### ACTIVITY
Scan the entries below for the word "جنبه". Copy each line that has it.

(Page-level text extractions)
******

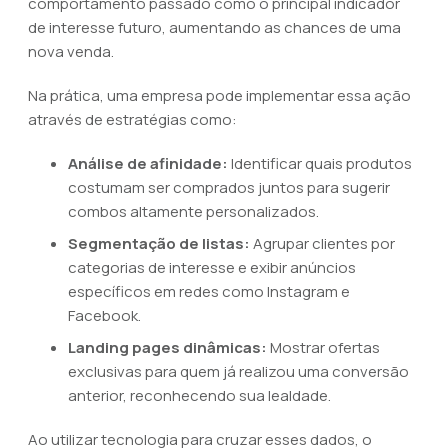
comportamento passado como o principal indicador
de interesse futuro, aumentando as chances de uma
nova venda.
Na prática, uma empresa pode implementar essa ação
através de estratégias como:
Análise de afinidade:
Identificar quais produtos
costumam ser comprados juntos para sugerir
combos altamente personalizados.
Segmentação de listas:
Agrupar clientes por
categorias de interesse e exibir anúncios
específicos em redes como Instagram e
Facebook.
Landing pages dinâmicas:
Mostrar ofertas
exclusivas para quem já realizou uma conversão
anterior, reconhecendo sua lealdade.
Ao utilizar tecnologia para cruzar esses dados, o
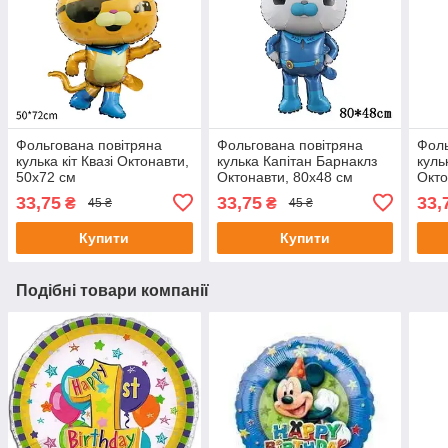
Фольгована повітряна
Фольгована повітряна
Фоль
кулька кіт Квазі Октонавти,
кулька Капітан Барнаклз
куль
50х72 см
Октонавти, 80х48 см
Окто
33,75
33,75
33,
₴
₴
45 ₴
45 ₴
Купити
Купити
Подібні товари компанії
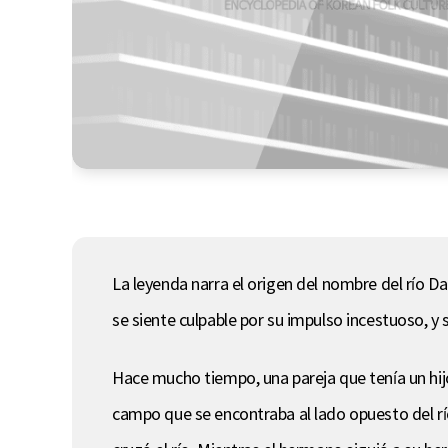
La leyenda narra el origen del nombre del río Da
se siente culpable por su impulso incestuoso, 
Hace mucho tiempo, una pareja que tenía un hijo
campo que se encontraba al lado opuesto del río.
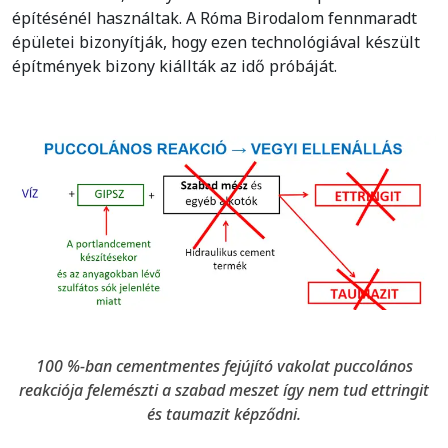
építésénél használtak. A Róma Birodalom fennmaradt
épületei bizonyítják, hogy ezen technológiával készült
építmények bizony kiállták az idő próbáját.
100 %-ban cementmentes fejújító vakolat puccolános
reakciója felemészti a szabad meszet így nem tud ettringit
és taumazit képződni.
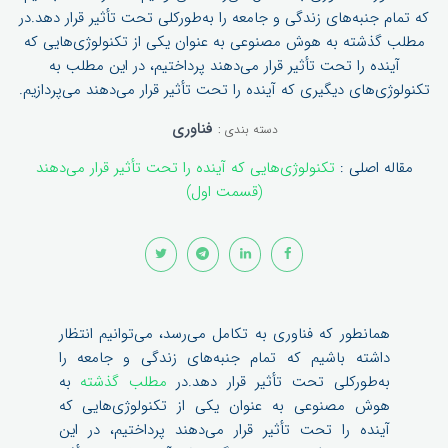
که تمام جنبه‌های زندگی و جامعه را به‌طورکلی تحت تأثیر قرار دهد.در
مطلب گذشته به هوش مصنوعی به عنوان یکی از تکنولوژی‌هایی که
آینده را تحت تأثیر قرار می‌دهند پرداختیم، در این مطلب به
تکنولوژی‌های دیگیری که آینده را تحت تأثیر قرار می‌دهند می‌پردازیم.
فناوری
دسته بندی :
مقاله اصلی :
تکنولوژی‌هایی که آینده را تحت تأثیر قرار می‌دهند
(قسمت اول)
همانطور که فناوری به تکامل می‌رسد، می‌توانیم انتظار
داشته باشیم که تمام جنبه‌های زندگی و جامعه را
به‌طورکلی تحت تأثیر قرار دهد.در
مطلب گذشته
به
هوش مصنوعی به عنوان یکی از تکنولوژی‌هایی که
آینده را تحت تأثیر قرار می‌دهند پرداختیم، در این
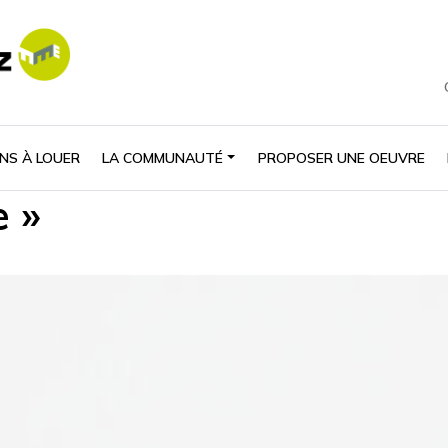
NS À LOUER
LA COMMUNAUTÉ
PROPOSER UNE OEUVRE
e »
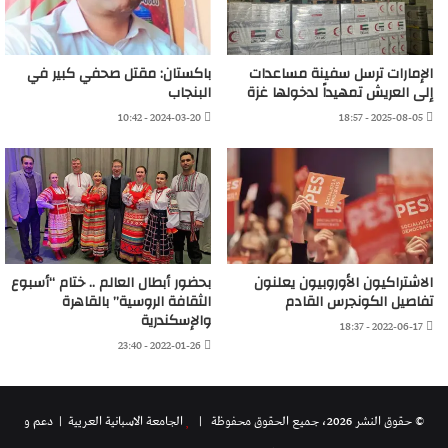
الإمارات ترسل سفينة مساعدات
باكستان: مقتل صحفي كبير في
إلى العريش تمهيداً لدخولها غزة
البنجاب
2024-03-20 - 10:42
2025-08-05 - 18:57
الاشتراكيون الأوروبيون يعلنون
بحضور أبطال العالم .. ختام “أسبوع
تفاصيل الكونجرس القادم
الثقافة الروسية” بالقاهرة
والإسكندرية
2022-06-17 - 18:37
2022-01-26 - 23:40
© حقوق النشر 2026، جميع الحقوق محفوظة |
الجامعة الاسبانية العريية
| دعم و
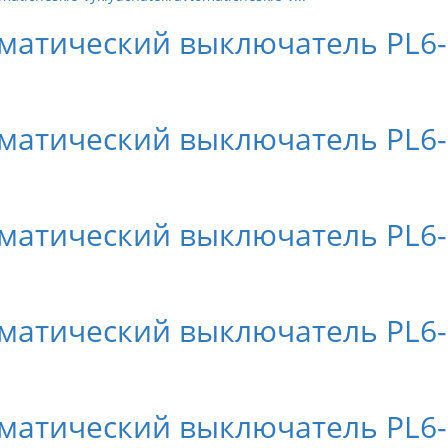
матический выключатель PL6-
матический выключатель PL6-
матический выключатель PL6-
матический выключатель PL6-
матический выключатель PL6-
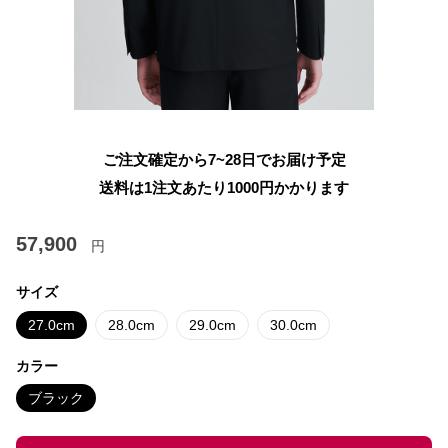
ご注文確定から7~28日でお届け予定
送料は1注文あたり
1000
円かかります
57,900
円
サイズ
27.0cm
28.0cm
29.0cm
30.0cm
カラー
ブラック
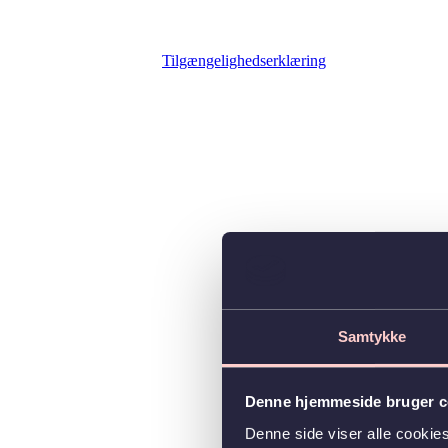
Tilgængelighedserklæring
Samtykke
Denne hjemmeside bruger c
Denne side viser alle cooki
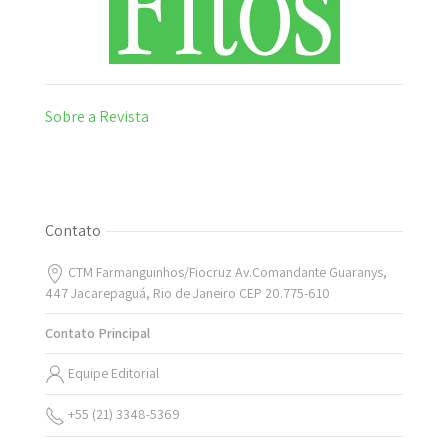
Sobre a Revista
Contato
CTM Farmanguinhos/Fiocruz Av.Comandante Guaranys,
447 Jacarepaguá, Rio de Janeiro CEP 20.775-610
Contato Principal
Equipe Editorial
+55 (21) 3348-5369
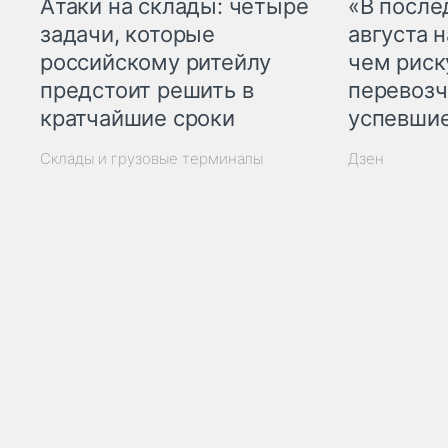
Атаки на склады: четыре
«В посл
задачи, которые
августа н
российскому ритейлу
чем рис
предстоит решить в
перевозч
кратчайшие сроки
успевшие
Склады и грузовые терминалы
Дзен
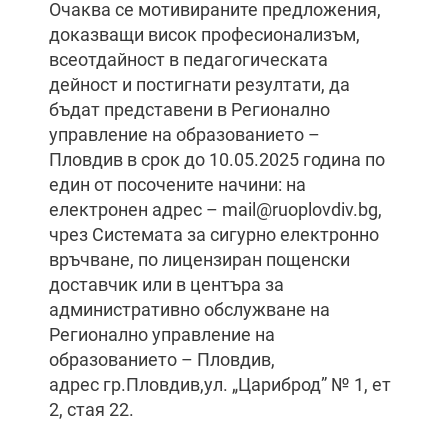
Очаква се мотивираните предложения,
доказващи висок професионализъм,
всеотдайност в педагогическата
дейност и постигнати резултати, да
бъдат представени в Регионално
управление на образованието –
Пловдив в срок до 10.05.2025 година по
един от посочените начини: на
електронен адрес –
mail@ruoplovdiv.bg
,
чрез Системата за сигурно електронно
връчване, по лицензиран пощенски
доставчик или в центъра за
административно обслужване на
Регионално управление на
образованието – Пловдив,
адрес гр.Пловдив,ул. „Цариброд” № 1, ет
2, стая 22.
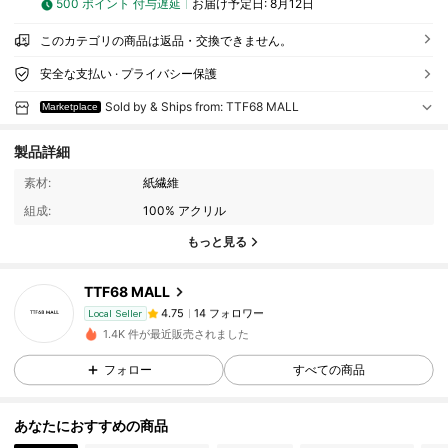
500 ポイント 付与遅延
お届け予定日:
8月12日
このカテゴリの商品は返品・交換できません。
安全な支払い · プライバシー保護
Sold by & Ships from: TTF68 MALL
Marketplace
14 フォロワー
4.75
製品詳細
14 フォロワー
4.75
素材:
紙繊維
組成:
100% アクリル
14 フォロワー
4.75
もっと見る
14 フォロワー
4.75
14 フォロワー
4.75
TTF68 MALL
14 フォロワー
4.75
Local Seller
1.4K 件が最近販売されました
14 フォロワー
4.75
フォロー
すべての商品
14 フォロワー
4.75
14 フォロワー
4.75
あなたにおすすめの商品
14 フォロワー
4.75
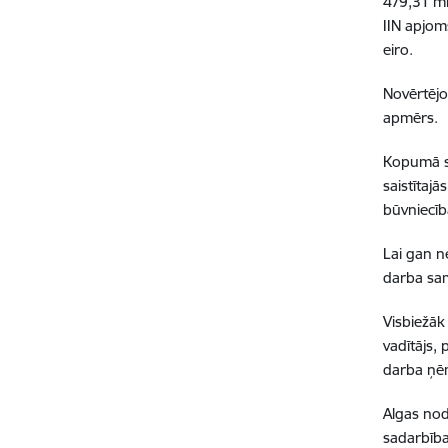
479,31 mi
IIN apjom
eiro.
Novērtējo
apmērs.
Kopumā sa
saistītaj
būvniecīb
Lai gan n
darba sam
Visbiežāk
vadītājs,
darba ņēm
Algas nod
sadarbība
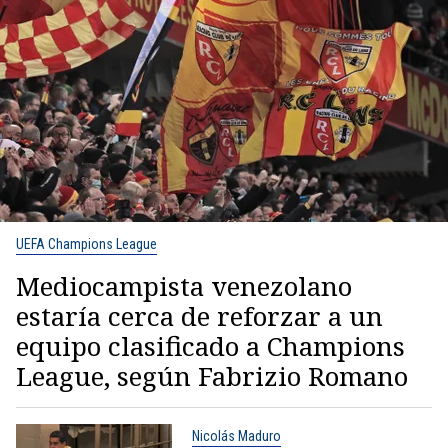
UEFA Champions League
Mediocampista venezolano
estaría cerca de reforzar a un
equipo clasificado a Champions
League, según Fabrizio Romano
Nicolás Maduro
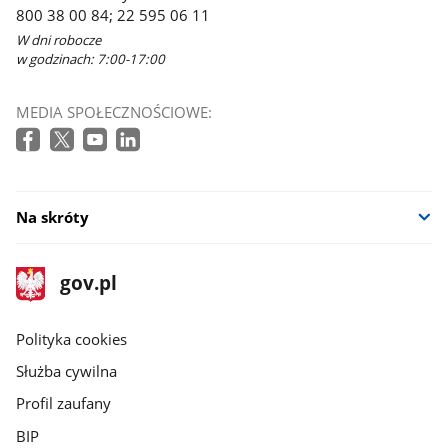
800 38 00 84; 22 595 06 11
W dni robocze
w godzinach: 7:00-17:00
MEDIA SPOŁECZNOŚCIOWE:
Na skróty
stopka
Strona
gov.pl
gov.pl
główna
gov.pl
Polityka cookies
Służba cywilna
Profil zaufany
BIP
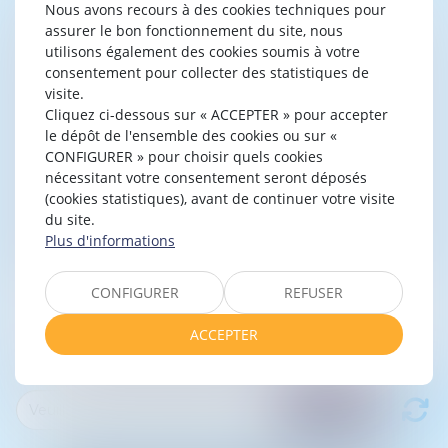
Nous avons recours à des cookies techniques pour
assurer le bon fonctionnement du site, nous
utilisons également des cookies soumis à votre
consentement pour collecter des statistiques de
visite.
Cliquez ci-dessous sur « ACCEPTER » pour accepter
le dépôt de l'ensemble des cookies ou sur «
CONFIGURER » pour choisir quels cookies
nécessitant votre consentement seront déposés
(cookies statistiques), avant de continuer votre visite
du site.
Plus d'informations
CONFIGURER
REFUSER
ACCEPTER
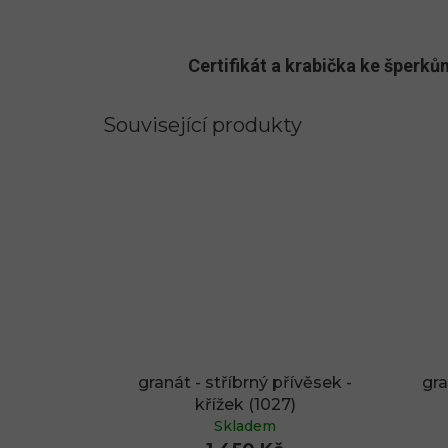
Certifikát a krabička ke šper
Související produkty
granát - stříbrný přívěsek -
gra
křížek (1027)
Skladem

******

### YOUR RESPONSE
که تمام جنبه‌های زندگی و جامعه را به‌طورکلی تحت تأثیر قرار دهد.در
داشته باشیم که تمام جنبه‌های زندگی و جامعه را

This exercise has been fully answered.